YOUR TASK: Restate the entries below in full, exactly as they read, but without pictures.

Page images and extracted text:
= = = = =

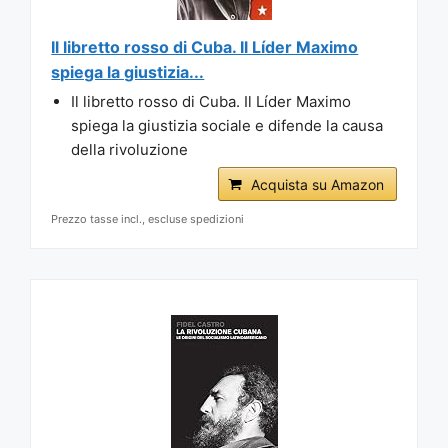
Il libretto rosso di Cuba. Il Líder Maximo
spiega la giustizia...
Il libretto rosso di Cuba. Il Líder Maximo
spiega la giustizia sociale e difende la causa
della rivoluzione
Acquista su Amazon
Prezzo tasse incl., escluse spedizioni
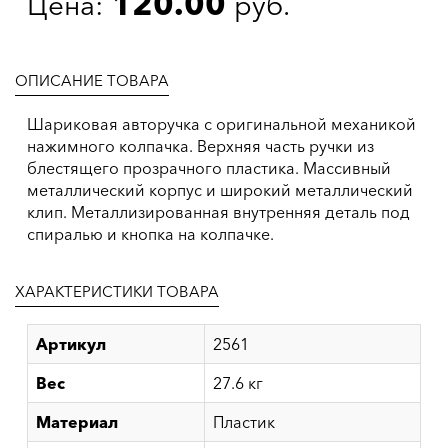
120.00
Цена:
руб.
ОПИСАНИЕ ТОВАРА
Шариковая авторучка с оригинальной механикой
нажимного колпачка. Верхняя часть ручки из
блестящего прозрачного пластика. Массивный
металлический корпус и широкий металлический
клип. Металлизированная внутренняя деталь под
спиралью и кнопка на колпачке.
ХАРАКТЕРИСТИКИ ТОВАРА
Артикул
2561
Вес
27.6 кг
Материал
Пластик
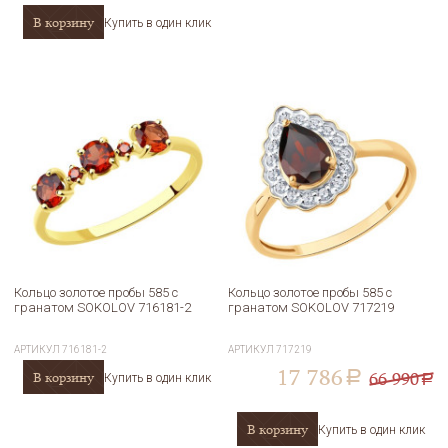
В корзину
Купить в один клик
Кольцо золотое пробы 585 с
Кольцо золотое пробы 585 с
гранатом SOKOLOV 716181-2
гранатом SOKOLOV 717219
АРТИКУЛ
716181-2
АРТИКУЛ
717219
17 786
66 990
В корзину
a
Купить в один клик
a
В корзину
Купить в один клик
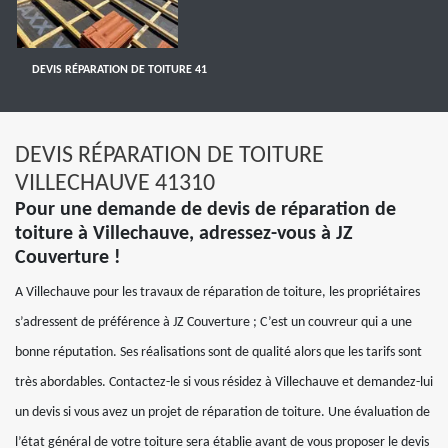
DEVIS RÉPARATION DE TOITURE 41
DEVIS RÉPARATION DE TOITURE
VILLECHAUVE 41310
Pour une demande de devis de réparation de
toiture à Villechauve, adressez-vous à JZ
Couverture !
A Villechauve pour les travaux de réparation de toiture, les propriétaires
s’adressent de préférence à JZ Couverture ; C’est un couvreur qui a une
bonne réputation. Ses réalisations sont de qualité alors que les tarifs sont
très abordables. Contactez-le si vous résidez à Villechauve et demandez-lui
un devis si vous avez un projet de réparation de toiture. Une évaluation de
l’état général de votre toiture sera établie avant de vous proposer le devis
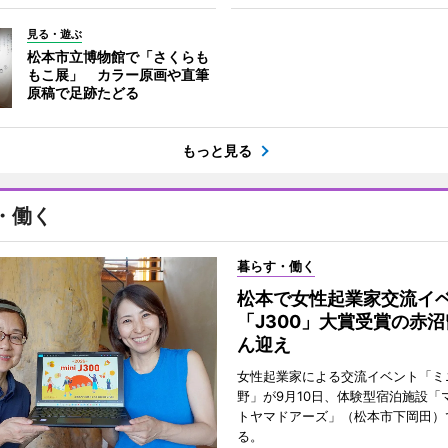
見る・遊ぶ
松本市立博物館で「さくらも
もこ展」 カラー原画や直筆
原稿で足跡たどる
もっと見る
・働く
暮らす・働く
松本で女性起業家交流
「J300」大賞受賞の赤
ん迎え
女性起業家による交流イベント「ミニ
野」が9月10日、体験型宿泊施設「
トヤマドアーズ」（松本市下岡田）
る。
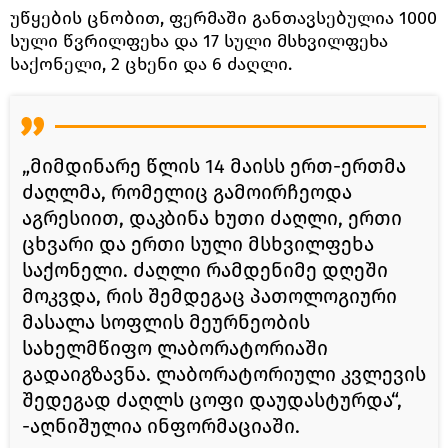
უწყების ცნობით, ფერმაში განთავსებულია 1000
სული წვრილფეხა და 17 სული მსხვილფეხა
საქონელი, 2 ცხენი და 6 ძაღლი.
„მიმდინარე წლის 14 მაისს ერთ-ერთმა
ძაღლმა, რომელიც გამოირჩეოდა
აგრესიით, დაკბინა ხუთი ძაღლი, ერთი
ცხვარი და ერთი სული მსხვილფეხა
საქონელი. ძაღლი რამდენიმე დღეში
მოკვდა, რის შემდეგაც პათოლოგიური
მასალა სოფლის მეურნეობის
სახელმწიფო ლაბორატორიაში
გადაიგზავნა. ლაბორატორიული კვლევის
შედეგად ძაღლს ცოფი დაუდასტურდა“,
-აღნიშულია ინფორმაციაში.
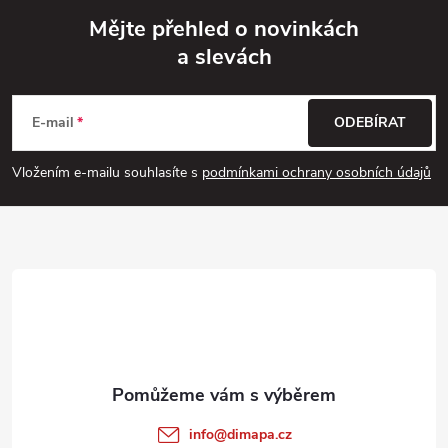
Mějte přehled o novinkách
a slevách
Z
á
E-mail
ODEBÍRAT
p
Vložením e-mailu souhlasíte s
podmínkami ochrany osobních údajů
a
t
í
info
@
dimapa.cz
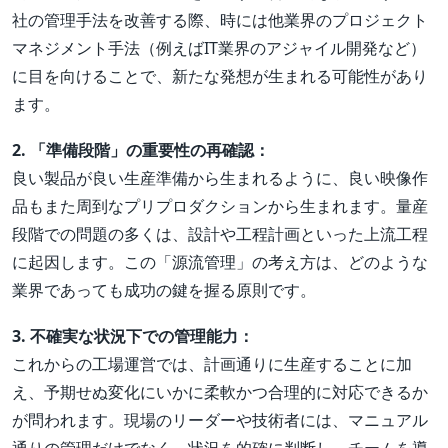
社の管理手法を改善する際、時には他業界のプロジェクト
マネジメント手法（例えばIT業界のアジャイル開発など）
に目を向けることで、新たな発想が生まれる可能性があり
ます。
2. 「準備段階」の重要性の再確認：
良い製品が良い生産準備から生まれるように、良い映像作
品もまた周到なプリプロダクションから生まれます。量産
段階での問題の多くは、設計や工程計画といった上流工程
に起因します。この「源流管理」の考え方は、どのような
業界であっても成功の鍵を握る原則です。
3. 不確実な状況下での管理能力：
これからの工場運営では、計画通りに生産することに加
え、予期せぬ変化にいかに柔軟かつ合理的に対応できるか
が問われます。現場のリーダーや技術者には、マニュアル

= = = = =

OUTPUT OF THE TASK:
Il libretto rosso di Cuba. Il Líder Maximo
spiega la giustizia...
Il libretto rosso di Cuba. Il Líder Maximo
spiega la giustizia sociale e difende la causa
della rivoluzione
Acquista su Amazon
Prezzo tasse incl., escluse spedizioni
120.00
Цена:
руб.
ОПИСАНИЕ ТОВАРА
Шариковая авторучка с оригинальной механикой
нажимного колпачка. Верхняя часть ручки из
блестящего прозрачного пластика. Массивный
металлический корпус и широкий металлический
клип. Металлизированная внутренняя деталь под
спиралью и кнопка на колпачке.
ХАРАКТЕРИСТИКИ ТОВАРА
Артикул
2561
Вес
27.6 кг
Материал
Пластик
В корзину
Купить в один клик
Кольцо золотое пробы 585 с
Кольцо золотое пробы 585 с
гранатом SOKOLOV 716181-2
гранатом SOKOLOV 717219
АРТИКУЛ
716181-2
АРТИКУЛ
717219
17 786
66 990
В корзину
a
Купить в один клик
a
В корзину
Купить в один клик
DEVIS RÉPARATION DE TOITURE 41
DEVIS RÉPARATION DE TOITURE
VILLECHAUVE 41310
Pour une demande de devis de réparation de
toiture à Villechauve, adressez-vous à JZ
Couverture !
A Villechauve pour les travaux de réparation de toiture, les propriétaires
s’adressent de préférence à JZ Couverture ; C’est un couvreur qui a une
bonne réputation. Ses réalisations sont de qualité alors que les tarifs sont
très abordables. Contactez-le si vous résidez à Villechauve et demandez-lui
un devis si vous avez un projet de réparation de toiture. Une évaluation de
l’état général de votre toiture sera établie avant de vous proposer le devis
見る・遊ぶ
松本市立博物館で「さくらも
もこ展」 カラー原画や直筆
原稿で足跡たどる
もっと見る
・働く
暮らす・働く
松本で女性起業家交流
「J300」大賞受賞の赤
ん迎え
女性起業家による交流イベント「ミニ
野」が9月10日、体験型宿泊施設「
トヤマドアーズ」（松本市下岡田）
る。
უწყების ცნობით, ფერმაში განთავსებულია 1000
სული წვრილფეხა და 17 სული მსხვილფეხა
საქონელი, 2 ცხენი და 6 ძაღლი.
„მიმდინარე წლის 14 მაისს ერთ-ერთმა
ძაღლმა, რომელიც გამოირჩეოდა
აგრესიით, დაკბინა ხუთი ძაღლი, ერთი
ცხვარი და ერთი სული მსხვილფეხა
საქონელი. ძაღლი რამდენიმე დღეში
მოკვდა, რის შემდეგაც პათოლოგიური
მასალა სოფლის მეურნეობის
სახელმწიფო ლაბორატორიაში
გადაიგზავნა. ლაბორატორიული კვლევის
შედეგად ძაღლს ცოფი დაუდასტურდა“,
-აღნიშულია ინფორმაციაში.
Mějte přehled o novinkách
a slevách
Z
á
E-mail
ODEBÍRAT
p
Vložením e-mailu souhlasíte s
podmínkami ochrany osobních údajů
a
t
í
info
@
dimapa.cz
社の管理手法を改善する際、時には他業界のプロジェクト
マネジメント手法（例えばIT業界のアジャイル開発など）
に目を向けることで、新たな発想が生まれる可能性があり
ます。
2. 「準備段階」の重要性の再確認：
良い製品が良い生産準備から生まれるように、良い映像作
品もまた周到なプリプロダクションから生まれます。量産
段階での問題の多くは、設計や工程計画といった上流工程
に起因します。この「源流管理」の考え方は、どのような
業界であっても成功の鍵を握る原則です。
3. 不確実な状況下での管理能力：
これからの工場運営では、計画通りに生産することに加
え、予期せぬ変化にいかに柔軟かつ合理的に対応できるか
が問われます。現場のリーダーや技術者には、マニュアル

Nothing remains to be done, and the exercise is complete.